------ Records provided ------

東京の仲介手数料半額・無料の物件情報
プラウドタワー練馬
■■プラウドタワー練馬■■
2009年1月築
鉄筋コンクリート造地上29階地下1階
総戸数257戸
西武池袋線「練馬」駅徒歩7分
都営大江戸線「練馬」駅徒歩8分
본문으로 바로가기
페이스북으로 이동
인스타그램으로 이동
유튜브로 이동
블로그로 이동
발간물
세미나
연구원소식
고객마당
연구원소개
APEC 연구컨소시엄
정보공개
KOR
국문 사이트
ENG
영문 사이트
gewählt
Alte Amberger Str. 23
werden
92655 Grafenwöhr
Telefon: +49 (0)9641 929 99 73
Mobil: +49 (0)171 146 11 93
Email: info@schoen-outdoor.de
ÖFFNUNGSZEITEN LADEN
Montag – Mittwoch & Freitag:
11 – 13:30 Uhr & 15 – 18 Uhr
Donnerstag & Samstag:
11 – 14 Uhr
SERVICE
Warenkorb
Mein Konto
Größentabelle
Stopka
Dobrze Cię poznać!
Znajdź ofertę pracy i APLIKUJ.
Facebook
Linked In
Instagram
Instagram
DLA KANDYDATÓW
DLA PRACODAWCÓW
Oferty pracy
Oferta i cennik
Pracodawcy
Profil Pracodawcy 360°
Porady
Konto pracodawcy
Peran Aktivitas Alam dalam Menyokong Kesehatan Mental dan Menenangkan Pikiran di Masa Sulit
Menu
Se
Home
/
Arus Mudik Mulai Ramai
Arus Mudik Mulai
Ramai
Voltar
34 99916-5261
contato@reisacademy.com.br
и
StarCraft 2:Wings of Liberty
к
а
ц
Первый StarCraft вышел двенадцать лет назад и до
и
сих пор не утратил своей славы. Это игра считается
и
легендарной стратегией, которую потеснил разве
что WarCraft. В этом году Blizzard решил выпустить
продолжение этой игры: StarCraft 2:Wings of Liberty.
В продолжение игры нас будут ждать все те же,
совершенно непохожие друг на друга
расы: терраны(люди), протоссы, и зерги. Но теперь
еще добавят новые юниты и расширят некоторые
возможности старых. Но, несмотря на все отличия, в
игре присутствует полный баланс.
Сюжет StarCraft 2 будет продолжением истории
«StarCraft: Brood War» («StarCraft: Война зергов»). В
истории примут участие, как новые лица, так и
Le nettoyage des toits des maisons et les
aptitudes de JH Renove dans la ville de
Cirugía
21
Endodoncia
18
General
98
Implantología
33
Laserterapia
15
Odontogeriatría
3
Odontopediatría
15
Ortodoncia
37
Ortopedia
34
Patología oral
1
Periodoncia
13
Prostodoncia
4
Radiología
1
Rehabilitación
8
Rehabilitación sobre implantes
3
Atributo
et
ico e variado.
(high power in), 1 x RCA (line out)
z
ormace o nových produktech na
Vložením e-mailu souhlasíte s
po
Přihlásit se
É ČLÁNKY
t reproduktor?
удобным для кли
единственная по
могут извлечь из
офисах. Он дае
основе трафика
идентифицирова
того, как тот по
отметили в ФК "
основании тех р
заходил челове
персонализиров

------

• The task
Scan the records above for the string "Rehabilitación", and copy every line where it turns up.

• Task response
Rehabilitación
Rehabilitación sobre implantes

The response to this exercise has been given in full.